■ What the task asks
Starting with the line in which "chlorová de" appears, give back every line exactly as written until the listing ends, excluding pictures.
(Exercise materials)
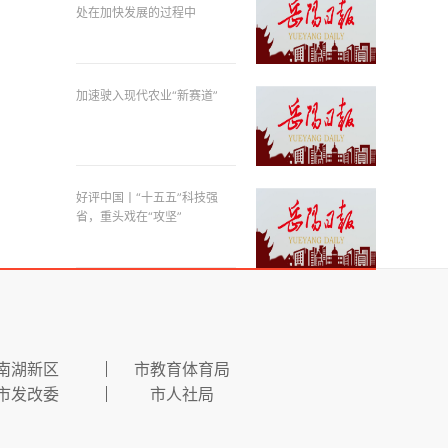
处在加快发展的过程中
加速驶入现代农业“新赛道”
好评中国丨“十五五”科技强
省，重头戏在“攻坚”
南湖新区
市教育体育局
市发改委
市人社局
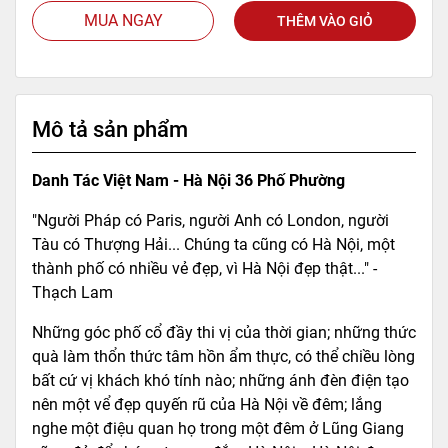
MUA NGAY
THÊM VÀO GIỎ
Mô tả sản phẩm
Danh Tác Việt Nam - Hà Nội 36 Phố Phường
"Người Pháp có Paris, người Anh có London, người
Tàu có Thượng Hải... Chúng ta cũng có Hà Nội, một
thành phố có nhiều vẻ đẹp, vì Hà Nội đẹp thật..." -
Thạch Lam
Những góc phố cổ đầy thi vị của thời gian; những thức
quà làm thổn thức tâm hồn ẩm thực, có thể chiều lòng
bất cứ vị khách khó tính nào; những ánh đèn điện tạo
nên một vể đẹp quyến rũ của Hà Nội về đêm; lắng
nghe một điệu quan họ trong một đêm ở Lũng Giang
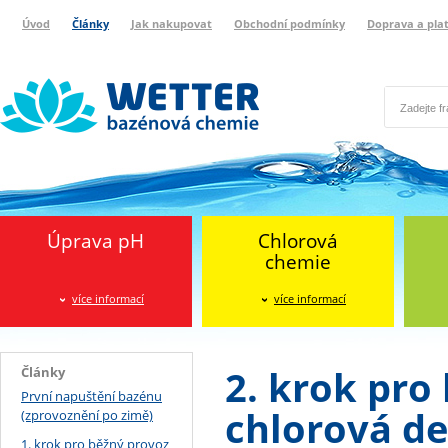
Úvod
Články
Jak nakupovat
Obchodní podmínky
Doprava a pla
Wetter bazénová chemie
Reklamační protokol
Úprava pH
Chlorová
chemie
více informací
více informací
2. krok pro
Články
První napuštění bazénu
chlorová de
(zprovoznění po zimě)
1. krok pro běžný provoz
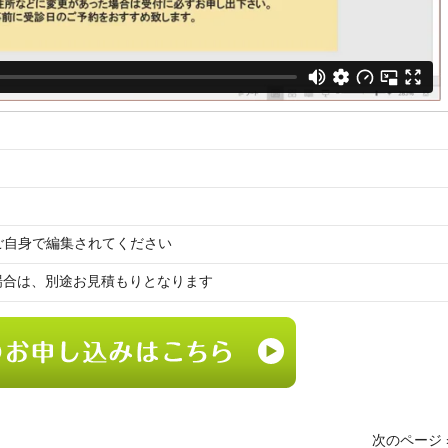
tx) ※ご自身で編集されてください
場合は、別途お見積もりとなります
次のページ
(End Exercise materials)
■ Answer section
chlorová de
(zprovoznění po zimě)
1. krok pro běžný provoz
tx) ※ご自身で編集されてください
場合は、別途お見積もりとなります
次のページ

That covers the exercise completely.